Alper Göbel (born 11 October 1982) is a Dutch retired footballer who played as a right-back.

==Career==
Göbel started his career with Dutch second division side Go Ahead Eagles, where he made 116 appearances and scored 3 goals and received interest from the Turkish top flight. On 17 December 2004, Göbel debuted for Go Ahead Eagles during a 2–2 draw with Sparta (Rotterdam). On 9 February 2007, scored his first goal for Go Ahead Eagles during a 4–0 win over FC Eindhoven. In 2009, Göbel signed for Göztepe in the Turkish third division, where he said, "I was sitting at the window and suddenly a boulder flew through the window, glass everywhere.

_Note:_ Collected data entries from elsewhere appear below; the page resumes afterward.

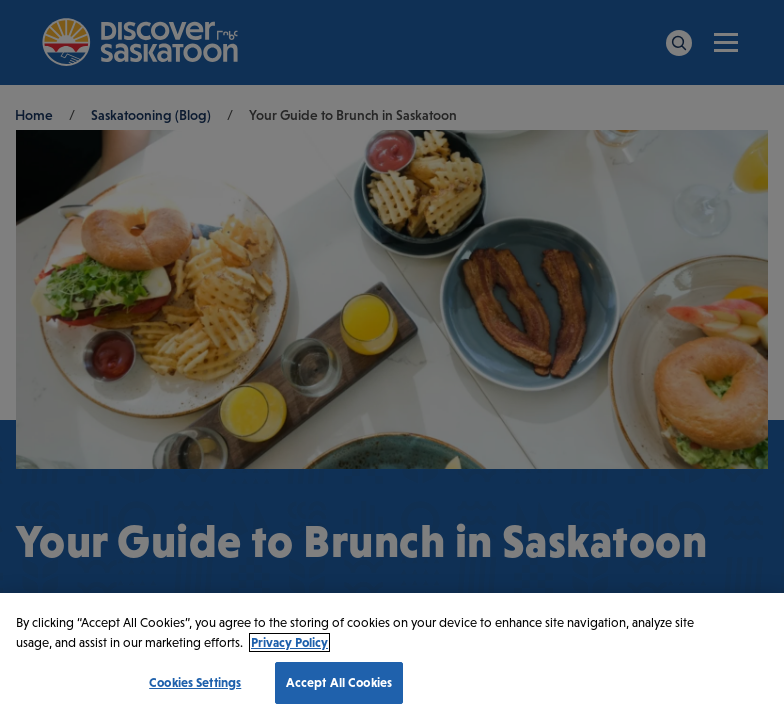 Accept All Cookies (339, 682)
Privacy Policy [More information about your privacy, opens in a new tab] (289, 642)
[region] (392, 656)
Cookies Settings (195, 682) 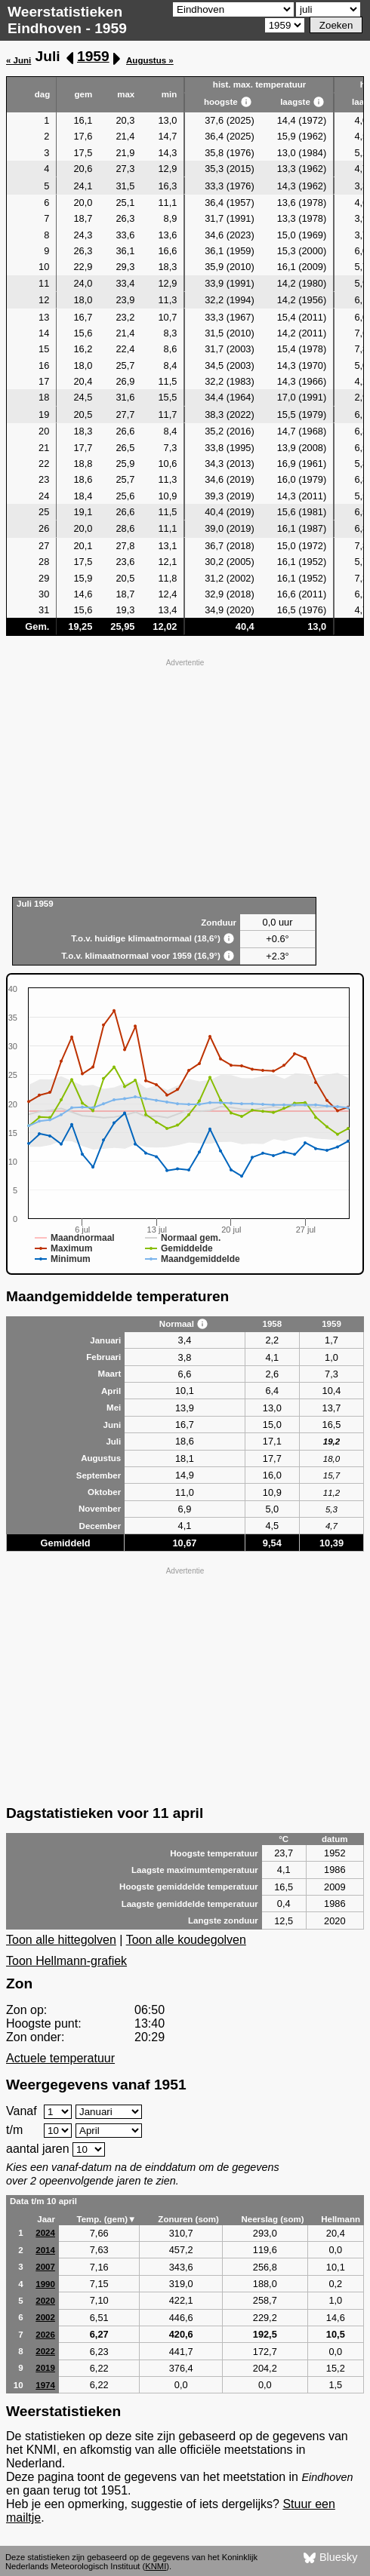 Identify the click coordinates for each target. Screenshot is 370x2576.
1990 (45, 2284)
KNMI (155, 2566)
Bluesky (330, 2558)
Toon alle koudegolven (186, 1939)
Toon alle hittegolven (61, 1939)
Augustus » (150, 60)
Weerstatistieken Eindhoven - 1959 (67, 20)
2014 (45, 2250)
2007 (45, 2266)
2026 (45, 2334)
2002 (45, 2317)
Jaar (46, 2219)
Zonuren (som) (188, 2219)
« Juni (18, 60)
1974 (45, 2385)
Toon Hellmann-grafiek (66, 1960)
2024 (45, 2232)
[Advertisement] (185, 776)
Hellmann (340, 2219)
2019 (45, 2367)
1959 (93, 56)
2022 (45, 2351)
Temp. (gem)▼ (106, 2219)
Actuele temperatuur (60, 2058)
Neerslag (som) (272, 2219)
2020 (45, 2300) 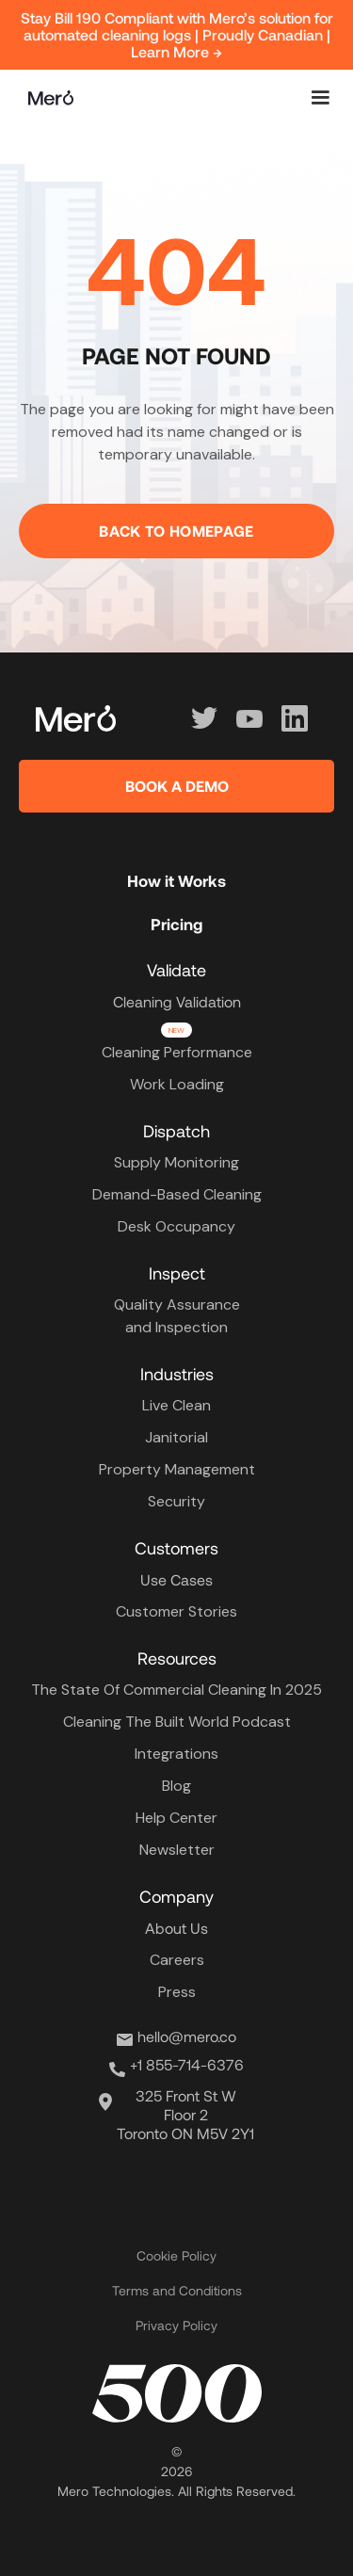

We were pelted from all sides, while police also drove in front of and behind the bus. Moments later, an ax flew right through the window. Thanks to the driver, who kept driving, we made it out alive. There was much panic and much blood. I was sick of it. Our team manager got something in his eye and is now half blind. In Turkey that made the national news, because even for them this was exceptional." Before the second half of 2010–11, he signed for Dutch fourth division club Spakenburg.

He moved from SVZW to fellow amateurs DETO in 2012.